MANILA, Philippines - If you are one of those cooking show junkies who suddenly want to become a chef just because of the things you see on television, think again.
It's not as easy as it seems, said Chef Sharwin Tee, winner of Lifestyle Network's "Clash of the Toque-en Ones" and host of "Curiosity Got the Chef." Being a chef, just like many good things, requires a lot of hard work, patience, discipline, skill, passion -- and at times, even a lot of money.
Tee, who first worked as an English teacher at Xavier School in San Juan, spent thousands of dollars to go to a culinary school in Canada and got shouted at almost every day as he struggled to become a chef.
One of his mentors even threw a plate at him, he said.
"May nilabas akong plato na hindi maayos ang presentation, tumabingi siya. Initsa niya 'yung plato pabalik," he said in an interview on radio dzMM's "Trabaho Panalo" on Sunday.
"Tayong mga Pilipino, sensitive tayo sa ganun. Nung unang experience ko sabi ko, 'bakit ba ako andito?' Napaisip ako...Pero naka-adapt din ako sa sistema nila."
Asked about the amount he spent to get formal training, he said, "Medyo hanggang ngayon di ko pa ata nababayaran lahat."
Despite all these, Tee said he has no regrets.
"Ang pinakaimportante, 'wag kayong mag-asam na magka-show. Matuto muna tayo magluto at magconcentrate muna sa culinary career. Be the best chef that you can be. Tapos minsan, pagpapalain tayo na magkaroon ng show," he said.
Chef Francis Lim agreed, saying that being a chef is not just about cooking but also about giving a part of yourself to others through the food you prepare. Like Tee, he also joined "The Clash of the Toque-en Ones" and ended up as a finalist.

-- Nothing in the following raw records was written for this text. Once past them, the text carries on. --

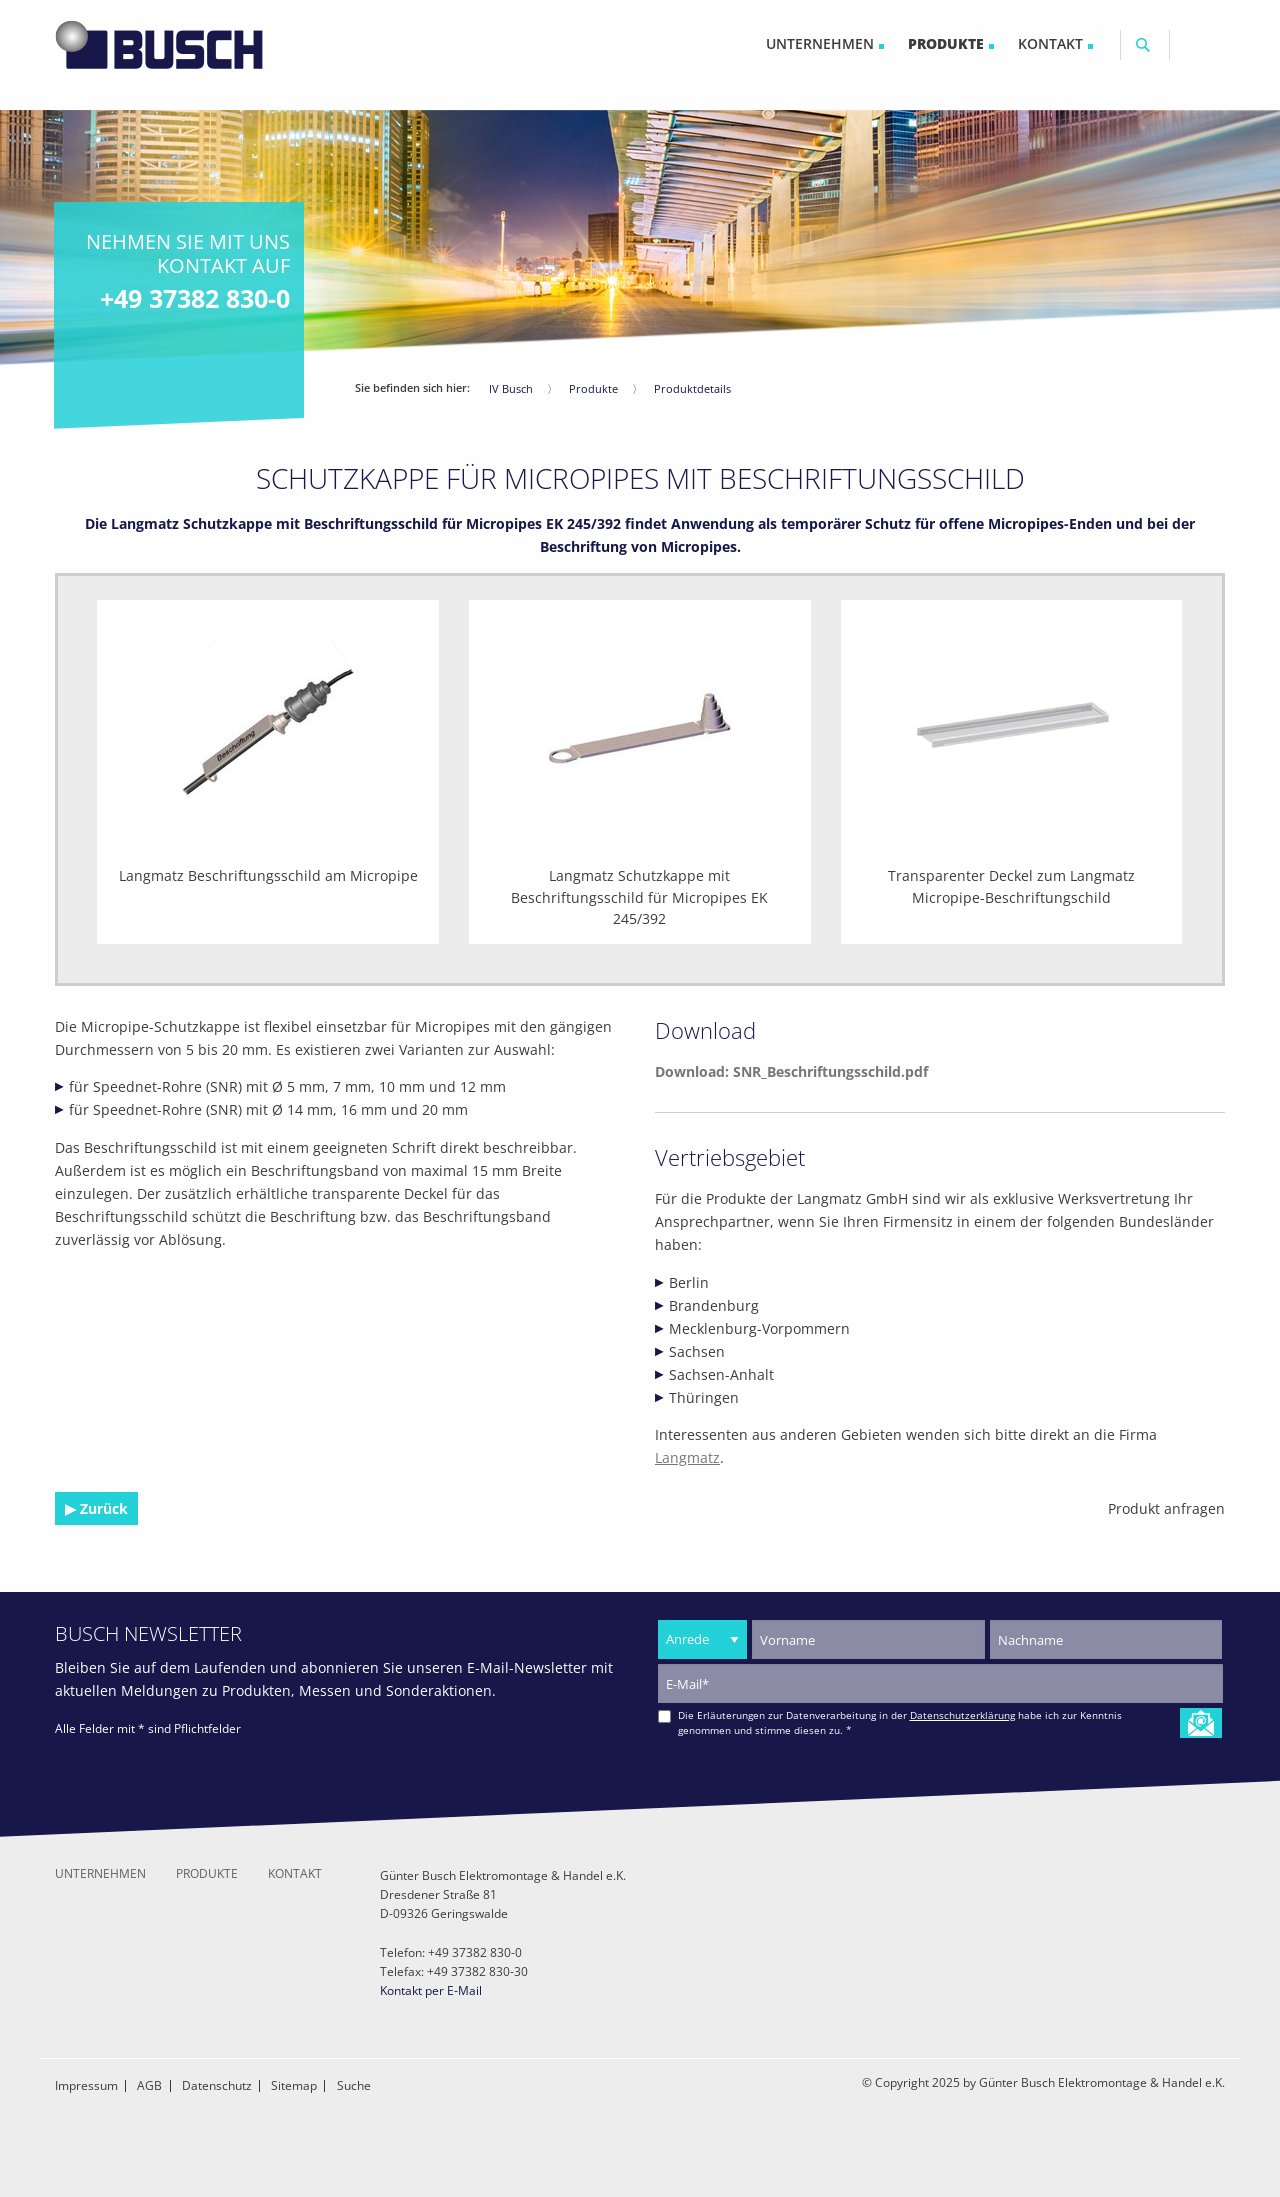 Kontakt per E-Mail (431, 1990)
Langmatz (687, 1457)
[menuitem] (825, 44)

He said most people, like himself, do it out of passion and not for the money.
"I think lumalabas ang pagkatao ng kusinero sa pagkaing niluluto nila," he said.
Learning the hard way
Chefs Tee and Lim belong to the younger generation of chefs who had the luxury of getting formal training.

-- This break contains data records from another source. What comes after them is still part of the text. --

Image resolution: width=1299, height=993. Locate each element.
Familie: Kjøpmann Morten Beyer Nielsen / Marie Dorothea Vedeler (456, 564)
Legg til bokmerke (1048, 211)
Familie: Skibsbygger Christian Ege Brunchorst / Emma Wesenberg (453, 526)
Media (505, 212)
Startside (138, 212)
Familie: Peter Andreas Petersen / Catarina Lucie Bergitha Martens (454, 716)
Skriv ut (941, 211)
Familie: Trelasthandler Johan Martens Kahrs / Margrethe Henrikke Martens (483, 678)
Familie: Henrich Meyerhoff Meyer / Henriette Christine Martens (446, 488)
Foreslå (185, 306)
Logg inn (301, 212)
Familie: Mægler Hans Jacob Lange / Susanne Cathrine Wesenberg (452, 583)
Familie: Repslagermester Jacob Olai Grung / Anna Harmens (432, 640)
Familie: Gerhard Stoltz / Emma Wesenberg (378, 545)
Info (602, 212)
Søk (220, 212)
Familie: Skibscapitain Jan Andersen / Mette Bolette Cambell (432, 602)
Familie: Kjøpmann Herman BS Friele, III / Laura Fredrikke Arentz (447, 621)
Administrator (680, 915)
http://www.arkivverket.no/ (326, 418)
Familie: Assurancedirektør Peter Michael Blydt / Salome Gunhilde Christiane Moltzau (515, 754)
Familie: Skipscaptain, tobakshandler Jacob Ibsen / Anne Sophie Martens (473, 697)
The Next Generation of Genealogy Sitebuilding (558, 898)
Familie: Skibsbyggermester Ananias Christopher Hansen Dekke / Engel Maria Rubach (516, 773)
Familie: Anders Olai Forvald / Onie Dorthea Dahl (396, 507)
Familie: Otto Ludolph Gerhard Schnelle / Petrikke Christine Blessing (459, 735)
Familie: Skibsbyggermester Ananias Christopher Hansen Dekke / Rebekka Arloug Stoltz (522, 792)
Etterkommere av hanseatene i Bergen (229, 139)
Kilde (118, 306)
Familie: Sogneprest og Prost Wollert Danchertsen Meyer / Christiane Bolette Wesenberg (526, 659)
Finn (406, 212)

But Chefs Mauro Arjona and Rock Galla learned everything they know through experience, either by beginning as dishwashers or as assistants in the kitchen.
"'Nung time namin wala pang culinary school. Mga chef namin puro foreigner -- French, Irish, German. Kaming mga Pinoy, cook ka lang, hindi ka pwedeng maging chef. Apprentice ka lang [muna]," said Arjona, who now runs 5 restaurants including Uncle Cheffy, Old Vine, Chef's Quarter, Kuse and Beurre Blanc.
"Dati chief cook pa ang tawag. Nakikitingin ako sa kanila, nakikitulong, natuto ako. Kahit anong iutos ng chef, ginagawa ko.
"Masuwerte ako kasi ang napasukan ko fine dining restaurant. Ang chef ko Irish, nag-aral, may culinary background. Dun ako natuto talaga. So parang nag-aral ako sa international na school."
Galla, who used to work in the same restaurant, agreed with Arjona. "Mabusisi sila sa kusina," he said about his mentors.
Citing his experience, Arjona said being a chef may not be for the faint-hearted. He stressed, though, that it may be an experience that anyone will cherish for the rest of their lives.
He had this advice for aspiring chefs: "Alamin mo ang trabaho ng chef. Kasi hindi lang basta magluto eh, di lang dun umiikot [ang buhay ng chef]."
"Kailangan mahal mo ang ginagawa mo, at naniniwala ka sa ginagawa mo. Maging proud ka. Ipagmalaki mo ang ginagawa mo."